Bisher nutzten wir das Vollformat Flaggschiff von Sony, die A7rII. Wir haben uns damals für diese Kamera entschieden weil wir nach einer Kamera suchten, die uns zum einen superhochauflösende Fotografien aber auch hochqualitative Videoaufnahmen in 4K ermöglicht. Die A7rII hat einen 35 mm Vollformat-Sensor mit über 42 Megapixeln und unter uns gesagt, die Bildqualität ist einfach der Hammer. Der Vergleich von einem Sensor mit fehlsichtigen Augen hinkt zwar etwas – trotzdem braucht der Sensor um sein vollen Potenzial auszuschöpfen auch eine abgestimmte Brille bzw. Objektive, die auch eine entsprechende Abbildungsqualität mitbringen. So kamen mit der Kamera auch einige Objektive in unsere Equipment-Sammlung. Nach gut einem Jahr Arbeit, vielen Videosequenzen und riesigen Postern können wir fast nur positives über die Kamera sagen.
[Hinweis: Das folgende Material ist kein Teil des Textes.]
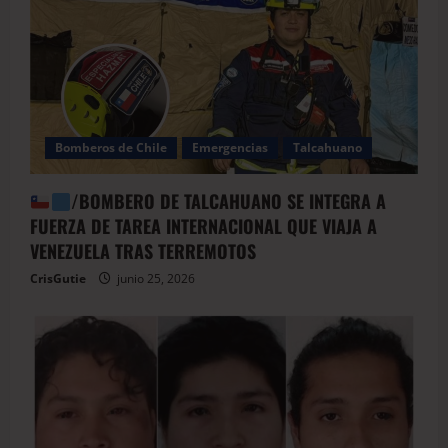
Bomberos de Chile
Emergencias
Talcahuano
/BOMBERO DE TALCAHUANO SE INTEGRA A
FUERZA DE TAREA INTERNACIONAL QUE VIAJA A
VENEZUELA TRAS TERREMOTOS
CrisGutie
junio 25, 2026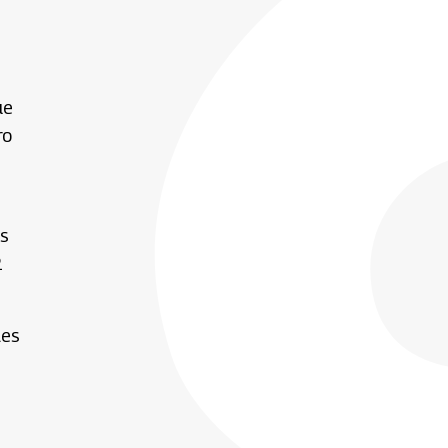
ue
ro
s
es
2
les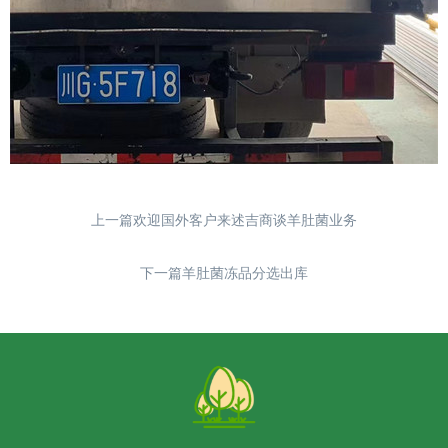
上一篇欢迎国外客户来述吉商谈羊肚菌业务
下一篇羊肚菌冻品分选出库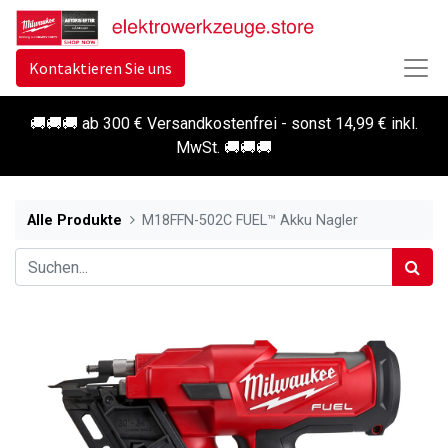
Kontaktieren Sie uns
🚚🚚🚚 ab 300 € Versandkostenfrei - sonst 14,99 € inkl.
MwSt. 🚚🚚🚚
Alle Produkte
M18FFN-502C FUEL™ Akku Nagler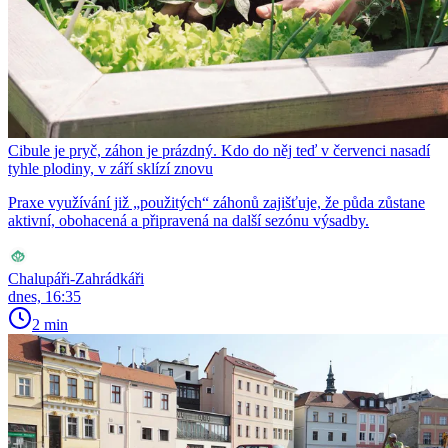
Cibule je pryč, záhon je prázdný. Kdo do něj teď v červenci nasadí
tyhle plodiny, v září sklízí znovu
Praxe využívání již „použitých“ záhonů zajišťuje, že půda zůstane
aktivní, obohacená a připravená na další sezónu výsadby.
Chalupáři-Zahrádkáři
dnes, 16:35
2 min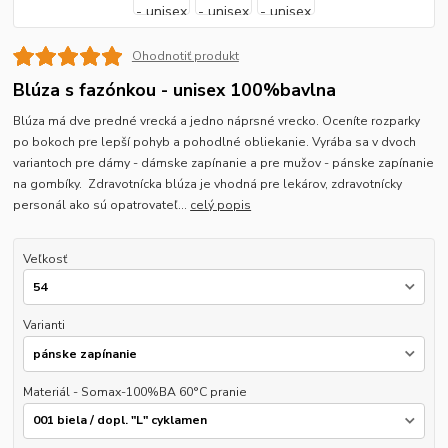
Ohodnotiť produkt
Blúza s fazónkou - unisex 100%bavlna
Blúza má dve predné vrecká a jedno náprsné vrecko. Oceníte rozparky
po bokoch pre lepší pohyb a pohodlné obliekanie. Vyrába sa v dvoch
variantoch pre dámy - dámske zapínanie a pre mužov - pánske zapínanie
na gombíky. Zdravotnícka blúza je vhodná pre lekárov, zdravotnícky
personál ako sú opatrovateľ...
celý popis
Veľkosť
Varianti
Materiál - Somax-100%BA 60°C pranie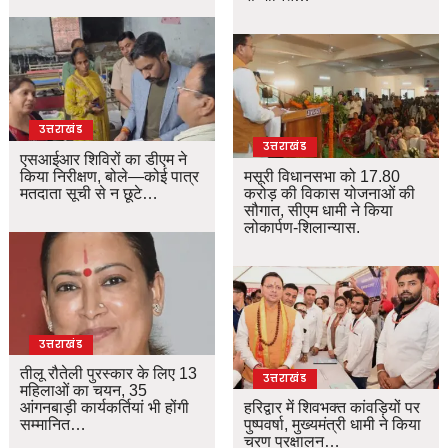
उत्तराखंड
उत्तराखंड
एसआईआर शिविरों का डीएम ने
किया निरीक्षण, बोले—कोई पात्र
मसूरी विधानसभा को 17.80
मतदाता सूची से न छूटे…
करोड़ की विकास योजनाओं की
सौगात, सीएम धामी ने किया
लोकार्पण-शिलान्यास.
उत्तराखंड
तीलू रौतेली पुरस्कार के लिए 13
उत्तराखंड
महिलाओं का चयन, 35
आंगनबाड़ी कार्यकर्तियां भी होंगी
हरिद्वार में शिवभक्त कांवड़ियों पर
सम्मानित…
पुष्पवर्षा, मुख्यमंत्री धामी ने किया
चरण प्रक्षालन…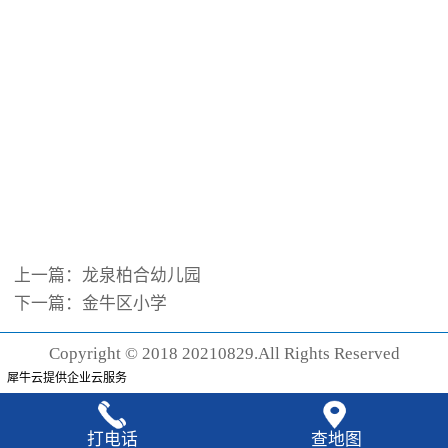
上一篇：
龙泉柏合幼儿园
下一篇：
金牛区小学
Copyright © 2018 20210829.All Rights Reserved
犀牛云提供企业云服务
打电话
查地图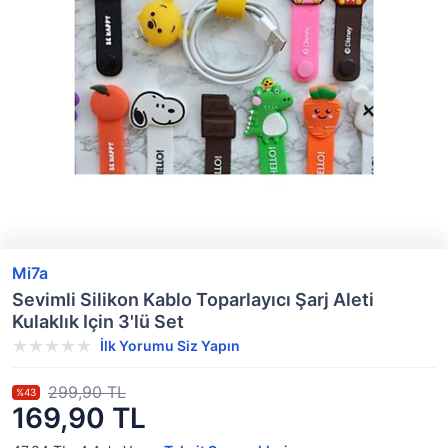
Mi7a
Sevimli Silikon Kablo Toparlayıcı Şarj Aleti
Kulaklık Için 3'lü Set
İlk Yorumu Siz Yapın
299,90 TL
%43
169,90 TL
Ein Fehler am Blitzschuh der Kamera stellte uns schließlich vor das Problem, ein paar Wochen lang keine Kamera griffbereit zu haben. Aus dieser Situation resultierten 2 Ereignisse. Zum einen erweiterten wir unseren Kamerarucksack um eine weitere Kamera – ein echtes Speedmonster, die Sony A9. Zum anderen wurden wir Sony Imaging Pro-Mitglied. Das ist der Profi-Support von Sony, der übrigens wirklich mehr als überragend ist.

35 mm Full-Frame

Warum wechseln wir auf das aktuelle Modell?
Wenn wir ehrlich sind, müssen wir natürlich sagen, dass wir als Teckie’s auch immer die aktuellste Hardware haben wollen aber wir können es auch rational begründen.

Die A7rII hat trotz ihrer Vorteile natürlich auch ihre Schattenseiten. Dazu gehören zum einen die Akku-Laufzeit und zum anderen die Geschwindigkeit der Datenverarbeitung. Da die A9 und die A7rIII beide die neue, größere Akku-Generation nutzt haben wir damit 2 Fliegen mit einer Klappe geschlagen. Der Vorteil liegt hier wirklich in der Leistung. Die neuen Akkus halten gefühlt doppelt so lang durch. Wir arbeiten mit einem Akkugriff an der Kamera in den 2 Akkus reinpassen – damit kommen wir bei einem Fotoshooting in der Regel den ganzen Tag aus.

Ein weiterer Grund für den Umstieg ist die Geschwindigkeit. Sowohl der Autofokus als auch die Speicherung der Bilder ist um ein vielfaches schneller geworden. Bei einer etwas schnelleren Bildabfolge (bei max. RAW-Qualität) musste man nach 5 Bildern beim alten Modell mal kurz innehalten bis die Daten aus dem internen Buffer auf der Speicherkarte waren. Der Nachfolger schafft hier bis zu 10 Bilder. Außerdem verbesserten sich noch die Spezifikationen im Video-Bereich. Zum Beispiel lassen sich nun sogar auf dem internen Speichermedium Full-HD Slowmotions bis zu 120 Bilder pro Sekunde aufzeichnen.

Auch der digitale Sucher wurde deutlich verbessert. Damit lässt sich die Schärfe und das Bild im generellen einfach besser beurteilen.

Was den Wechsel zusätzlich begünstigt hat ist der gute Restwert der A7rII. So war schließlich der finanzielle Sprung aufs neue Modell nicht super hoch. Zwischenzeitlich sind auch einige Objektive dazu gekommen, die natürlich auch auf die A7rIII passen. Heute liegen schon die ersten Shootings mit dem neuen Modell hinter uns und wir sind sehr zufrieden damit. Letztendlich können wir mit dem neuen Modell schneller und genauer arbeiten. Wir freuen uns schon aufs nächste Shooting.